Closed dhimmel closed 4 years ago
Comment: The CSV/TSV file format choice is oriented on the file formats that link prediction packages usually utilize as input (JSON seems very uncommon here). I'm a bit reluctant to add more large files to the distribution. But if you think this adds a lot of value, we can add another, more explicitly structured data format. We'll also discuss internally.
I would like to see the nodes and edges files using CURIEs that are resolvable with Identifiers.org (see Juty et al.; Identifiers.org and MIRIAM Registry: Community resources to provide persistent identification. Besides annotating the entity types, is there any advantage of the current form for the identifiers over using CURIEs? The entity annotations seem to be present in the nodes.csv
file for lookup later either way.
As far as adding several data formats: I agree with @dhimmel and would go as far as saying that adding several formats is a must.
As a downstream user of Hetionet, I just wanted to use the network that was already prepared for me. If those weren't available, then I would have to duplicate huge amounts of efforts of other scientists using the same data to make it in format that was more useful.
Besides annotating the entity types, is there any advantage of the current form for the identifiers over using CURIEs?
@cthoyt are CURIEs the format you can view at https://registry.identifiers.org/ under Sample Compact identifier
? Examples include sider.drug:2244
, go:0006915
, reactome:R-HSA-201451
, bgee.organ:EHDAA:2185
.
I agree these are ideal for identifying nodes. Especially cool that you can resolve them so easily like https://identifiers.org/bgee.organ:EHDAA:2185. I think it'd be useful to have these as a node property, if not the primary identifier. I did notice that some resources like DrugCentral weren't in the registry. I think the nodes TSV could have extra columns to accommodate this information, like node_type
, curie
. Not sure how that would affect compatibility with the link prediction packages @matthias-samwald is thinking of. @matthias-samwald are you primarily thinking of pyKEEN?
I'm a bit reluctant to add more large files to the distribution.
One thing you could look into is using git LFS for large file storage. This would allow you to version large files as part of the repo and allow users to browse the data contents from the GitHub UI rather than having to download and extract the zip archive. Git LFS is pricey on GitHub, but my experience is that you can request an education discount which provides coupons that make it free of charge. Combined with compression, the storage should be manageable.

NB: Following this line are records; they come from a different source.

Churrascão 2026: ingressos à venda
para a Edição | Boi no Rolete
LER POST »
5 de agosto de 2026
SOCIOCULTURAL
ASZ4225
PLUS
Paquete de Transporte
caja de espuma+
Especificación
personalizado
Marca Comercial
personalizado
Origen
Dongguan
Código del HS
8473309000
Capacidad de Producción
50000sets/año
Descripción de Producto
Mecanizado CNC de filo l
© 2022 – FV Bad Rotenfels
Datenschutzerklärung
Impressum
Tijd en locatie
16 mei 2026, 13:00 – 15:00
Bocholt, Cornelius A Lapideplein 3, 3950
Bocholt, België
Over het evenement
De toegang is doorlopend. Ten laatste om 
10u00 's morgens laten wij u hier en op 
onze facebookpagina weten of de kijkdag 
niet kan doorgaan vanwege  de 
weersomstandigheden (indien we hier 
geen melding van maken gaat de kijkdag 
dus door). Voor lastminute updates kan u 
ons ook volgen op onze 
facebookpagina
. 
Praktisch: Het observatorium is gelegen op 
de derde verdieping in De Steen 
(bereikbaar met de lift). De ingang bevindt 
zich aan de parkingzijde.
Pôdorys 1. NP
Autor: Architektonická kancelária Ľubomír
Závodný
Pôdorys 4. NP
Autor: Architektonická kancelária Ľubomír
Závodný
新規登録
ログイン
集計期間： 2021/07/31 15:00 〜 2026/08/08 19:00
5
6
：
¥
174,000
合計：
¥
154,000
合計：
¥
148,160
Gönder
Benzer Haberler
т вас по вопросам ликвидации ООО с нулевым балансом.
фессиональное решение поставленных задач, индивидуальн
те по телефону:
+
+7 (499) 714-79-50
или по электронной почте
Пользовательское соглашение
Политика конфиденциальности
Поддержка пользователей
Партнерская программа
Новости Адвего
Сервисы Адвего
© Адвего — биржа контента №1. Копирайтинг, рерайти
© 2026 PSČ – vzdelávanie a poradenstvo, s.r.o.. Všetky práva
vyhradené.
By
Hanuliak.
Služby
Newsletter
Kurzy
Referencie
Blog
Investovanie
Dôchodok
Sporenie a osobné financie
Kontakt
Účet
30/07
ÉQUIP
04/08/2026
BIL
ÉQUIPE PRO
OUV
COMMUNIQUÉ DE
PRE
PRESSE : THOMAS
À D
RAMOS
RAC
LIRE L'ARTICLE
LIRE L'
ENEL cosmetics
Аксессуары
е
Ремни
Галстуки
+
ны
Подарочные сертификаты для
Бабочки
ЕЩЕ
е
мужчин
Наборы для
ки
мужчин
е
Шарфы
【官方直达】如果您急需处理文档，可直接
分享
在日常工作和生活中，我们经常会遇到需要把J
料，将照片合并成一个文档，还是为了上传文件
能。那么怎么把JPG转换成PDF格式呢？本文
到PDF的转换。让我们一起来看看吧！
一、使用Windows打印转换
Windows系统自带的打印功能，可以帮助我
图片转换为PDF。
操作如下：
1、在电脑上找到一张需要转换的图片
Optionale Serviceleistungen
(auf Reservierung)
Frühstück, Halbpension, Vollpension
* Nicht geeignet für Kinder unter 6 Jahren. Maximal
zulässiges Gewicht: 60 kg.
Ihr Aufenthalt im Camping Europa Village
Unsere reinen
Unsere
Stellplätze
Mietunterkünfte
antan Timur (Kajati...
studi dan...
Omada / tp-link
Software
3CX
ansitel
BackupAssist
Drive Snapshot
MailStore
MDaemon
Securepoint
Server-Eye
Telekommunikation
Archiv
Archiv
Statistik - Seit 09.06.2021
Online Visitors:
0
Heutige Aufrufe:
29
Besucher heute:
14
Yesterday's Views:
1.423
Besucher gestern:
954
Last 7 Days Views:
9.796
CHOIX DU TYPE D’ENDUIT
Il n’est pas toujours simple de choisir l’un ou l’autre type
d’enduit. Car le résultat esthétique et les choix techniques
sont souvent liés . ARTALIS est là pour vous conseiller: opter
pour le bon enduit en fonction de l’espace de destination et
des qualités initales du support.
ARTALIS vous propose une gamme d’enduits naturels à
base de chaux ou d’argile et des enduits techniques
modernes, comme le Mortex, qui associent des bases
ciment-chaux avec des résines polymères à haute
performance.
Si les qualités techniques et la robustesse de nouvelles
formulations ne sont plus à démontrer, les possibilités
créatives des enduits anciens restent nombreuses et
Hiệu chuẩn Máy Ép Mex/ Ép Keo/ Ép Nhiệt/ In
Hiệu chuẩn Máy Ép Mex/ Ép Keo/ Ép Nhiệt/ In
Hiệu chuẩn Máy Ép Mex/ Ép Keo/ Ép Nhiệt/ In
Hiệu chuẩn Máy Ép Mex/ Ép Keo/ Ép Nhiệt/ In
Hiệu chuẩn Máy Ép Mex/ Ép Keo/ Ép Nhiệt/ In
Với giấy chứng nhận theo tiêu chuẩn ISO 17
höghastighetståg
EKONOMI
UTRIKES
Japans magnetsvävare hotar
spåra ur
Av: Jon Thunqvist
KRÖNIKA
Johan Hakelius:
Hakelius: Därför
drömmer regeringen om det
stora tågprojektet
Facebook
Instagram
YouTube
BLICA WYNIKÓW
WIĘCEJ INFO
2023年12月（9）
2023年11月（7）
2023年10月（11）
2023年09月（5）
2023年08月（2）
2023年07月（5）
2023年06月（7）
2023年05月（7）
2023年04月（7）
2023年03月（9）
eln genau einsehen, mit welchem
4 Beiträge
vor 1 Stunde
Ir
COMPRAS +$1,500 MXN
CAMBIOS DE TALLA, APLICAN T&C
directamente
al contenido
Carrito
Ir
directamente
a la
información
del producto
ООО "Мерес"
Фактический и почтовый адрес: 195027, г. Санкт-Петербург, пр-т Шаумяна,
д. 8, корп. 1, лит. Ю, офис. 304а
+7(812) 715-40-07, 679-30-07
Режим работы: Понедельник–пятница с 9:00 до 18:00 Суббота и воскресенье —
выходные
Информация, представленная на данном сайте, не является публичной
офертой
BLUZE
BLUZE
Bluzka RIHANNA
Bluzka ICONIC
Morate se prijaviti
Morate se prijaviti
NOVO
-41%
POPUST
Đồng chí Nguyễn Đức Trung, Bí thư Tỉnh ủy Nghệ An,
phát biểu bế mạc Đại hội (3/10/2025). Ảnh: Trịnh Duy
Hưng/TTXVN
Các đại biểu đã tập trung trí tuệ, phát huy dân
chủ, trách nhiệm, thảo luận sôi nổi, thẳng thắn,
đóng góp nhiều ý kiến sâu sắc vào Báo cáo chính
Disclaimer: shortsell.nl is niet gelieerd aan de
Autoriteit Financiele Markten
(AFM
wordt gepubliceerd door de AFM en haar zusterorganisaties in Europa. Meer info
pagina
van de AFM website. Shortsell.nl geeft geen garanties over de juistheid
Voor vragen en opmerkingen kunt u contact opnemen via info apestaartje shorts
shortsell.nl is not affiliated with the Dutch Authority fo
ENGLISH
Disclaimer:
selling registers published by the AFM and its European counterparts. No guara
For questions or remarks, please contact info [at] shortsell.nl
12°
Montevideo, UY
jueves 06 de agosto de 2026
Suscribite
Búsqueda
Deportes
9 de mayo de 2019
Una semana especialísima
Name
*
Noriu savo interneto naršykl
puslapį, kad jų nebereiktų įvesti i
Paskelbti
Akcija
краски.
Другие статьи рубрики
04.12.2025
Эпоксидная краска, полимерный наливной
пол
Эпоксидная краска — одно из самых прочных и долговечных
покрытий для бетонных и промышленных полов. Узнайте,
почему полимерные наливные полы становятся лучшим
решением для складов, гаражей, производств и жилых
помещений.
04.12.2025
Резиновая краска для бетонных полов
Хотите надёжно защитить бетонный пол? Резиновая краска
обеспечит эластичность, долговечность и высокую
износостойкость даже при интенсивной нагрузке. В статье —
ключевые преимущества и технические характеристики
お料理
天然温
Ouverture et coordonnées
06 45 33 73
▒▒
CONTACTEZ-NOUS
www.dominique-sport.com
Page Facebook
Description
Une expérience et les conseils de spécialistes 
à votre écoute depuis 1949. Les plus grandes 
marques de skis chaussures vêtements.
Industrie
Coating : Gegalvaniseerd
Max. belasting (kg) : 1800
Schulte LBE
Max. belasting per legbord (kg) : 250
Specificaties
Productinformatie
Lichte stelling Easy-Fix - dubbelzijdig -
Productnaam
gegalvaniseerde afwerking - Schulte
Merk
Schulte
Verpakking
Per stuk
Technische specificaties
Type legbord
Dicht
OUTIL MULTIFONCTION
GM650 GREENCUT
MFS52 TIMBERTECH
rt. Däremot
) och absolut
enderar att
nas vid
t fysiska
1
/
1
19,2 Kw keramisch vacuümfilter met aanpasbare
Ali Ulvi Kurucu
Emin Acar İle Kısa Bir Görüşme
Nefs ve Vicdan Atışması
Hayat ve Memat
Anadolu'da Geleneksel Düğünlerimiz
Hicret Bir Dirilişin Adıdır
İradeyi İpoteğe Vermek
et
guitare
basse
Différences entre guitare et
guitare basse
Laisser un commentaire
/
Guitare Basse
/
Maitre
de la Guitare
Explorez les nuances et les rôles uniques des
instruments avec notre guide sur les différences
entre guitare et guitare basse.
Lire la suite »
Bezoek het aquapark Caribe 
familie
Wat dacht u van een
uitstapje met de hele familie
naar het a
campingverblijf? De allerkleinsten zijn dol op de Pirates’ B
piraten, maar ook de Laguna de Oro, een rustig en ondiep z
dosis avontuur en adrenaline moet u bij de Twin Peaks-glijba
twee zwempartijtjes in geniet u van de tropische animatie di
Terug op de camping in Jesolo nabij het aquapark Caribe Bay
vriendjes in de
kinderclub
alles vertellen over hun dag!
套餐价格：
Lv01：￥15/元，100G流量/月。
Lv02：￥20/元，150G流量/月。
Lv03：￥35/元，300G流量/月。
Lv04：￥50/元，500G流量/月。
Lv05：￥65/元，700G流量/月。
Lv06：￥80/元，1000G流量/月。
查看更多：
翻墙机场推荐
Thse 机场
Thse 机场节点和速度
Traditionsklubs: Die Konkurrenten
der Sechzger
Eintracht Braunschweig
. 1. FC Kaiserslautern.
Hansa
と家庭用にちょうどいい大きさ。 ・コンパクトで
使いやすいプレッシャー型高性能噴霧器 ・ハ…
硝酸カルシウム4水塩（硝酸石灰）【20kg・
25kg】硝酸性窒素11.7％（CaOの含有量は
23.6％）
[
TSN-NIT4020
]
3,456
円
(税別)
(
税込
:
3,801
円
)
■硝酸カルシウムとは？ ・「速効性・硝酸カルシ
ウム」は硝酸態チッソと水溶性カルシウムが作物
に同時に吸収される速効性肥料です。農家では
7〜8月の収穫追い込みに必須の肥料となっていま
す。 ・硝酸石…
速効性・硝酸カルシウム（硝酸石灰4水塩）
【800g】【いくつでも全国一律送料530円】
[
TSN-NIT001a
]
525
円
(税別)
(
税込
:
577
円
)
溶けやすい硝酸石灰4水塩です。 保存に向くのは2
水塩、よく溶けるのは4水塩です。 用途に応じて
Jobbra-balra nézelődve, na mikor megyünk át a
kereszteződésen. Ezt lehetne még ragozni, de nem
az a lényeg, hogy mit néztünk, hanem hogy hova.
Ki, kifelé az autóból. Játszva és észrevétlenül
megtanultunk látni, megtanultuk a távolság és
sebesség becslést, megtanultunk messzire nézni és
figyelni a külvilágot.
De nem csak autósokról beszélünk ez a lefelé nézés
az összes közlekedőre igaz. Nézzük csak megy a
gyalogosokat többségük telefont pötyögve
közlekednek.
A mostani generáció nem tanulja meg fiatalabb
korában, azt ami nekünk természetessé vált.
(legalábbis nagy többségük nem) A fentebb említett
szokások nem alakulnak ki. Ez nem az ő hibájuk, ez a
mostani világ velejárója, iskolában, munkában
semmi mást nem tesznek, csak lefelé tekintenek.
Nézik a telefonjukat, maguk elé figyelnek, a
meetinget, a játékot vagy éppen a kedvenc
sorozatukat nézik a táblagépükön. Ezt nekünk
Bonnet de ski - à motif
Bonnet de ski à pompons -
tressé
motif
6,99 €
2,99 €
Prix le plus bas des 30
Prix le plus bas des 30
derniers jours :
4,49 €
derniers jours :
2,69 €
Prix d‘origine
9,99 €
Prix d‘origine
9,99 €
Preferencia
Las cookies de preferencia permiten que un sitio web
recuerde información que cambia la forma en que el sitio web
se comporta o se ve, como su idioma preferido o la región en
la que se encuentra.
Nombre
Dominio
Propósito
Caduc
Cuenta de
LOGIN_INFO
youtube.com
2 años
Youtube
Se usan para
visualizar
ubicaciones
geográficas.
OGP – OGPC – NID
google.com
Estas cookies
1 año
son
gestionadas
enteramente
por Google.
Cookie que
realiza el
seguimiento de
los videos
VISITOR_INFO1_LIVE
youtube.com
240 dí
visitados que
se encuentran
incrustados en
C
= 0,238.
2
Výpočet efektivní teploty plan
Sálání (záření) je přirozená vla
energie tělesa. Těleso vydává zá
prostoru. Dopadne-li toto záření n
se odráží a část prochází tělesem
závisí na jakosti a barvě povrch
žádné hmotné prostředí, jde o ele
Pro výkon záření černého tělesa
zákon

Yes @dhimmel that's right. CURIEs are awesome. Here are some examples to make it more obvious how they're formed:
Namespace | Identifier | CURIE | Identifiers.org |
---|---|---|---|
hgnc | 6893 | hgnc:6893 | https://identifiers.org/hgnc:6893 |
hgnc.symbol | MAPT | hgnc.symbol:MAPT | https://identifiers.org/hgnc.symbol:MAPT |
pubmed | 28936969 | pubmed:28936969 | https://identifiers.org/pubmed:28936969 |
GO | 0006915 | GO:0006915 | https://identifiers.org/GO:0006915 |
All of these namespaces can be looked up in the registry at https://registry.identifiers.org/ too. It's not a complete resource, but it's always possible to suggest more stuff! EBI is pretty good about feedback.
I think internally we have PyKEEN reindex everything, so you can stick in any strings as identifiers you want
→ We have updated the data documentation and added RDF as an additional data format that can be readily important into a wide variety of tools and graph database systems. The choice of RDF also eases the integration of OpenBioLink resources with other Linked Data resources that we and some of our collaborators have created or worked with in the past.
We have updated the data documentation
Confirming that I see improved documentation in the README under TSV Writer.
Switch from internal prefixes to CURIEs for main TSV file
Great to see this migration to CURIEs! I'm excited to start using them for my work. Finally a system for interoperability without too much overhead.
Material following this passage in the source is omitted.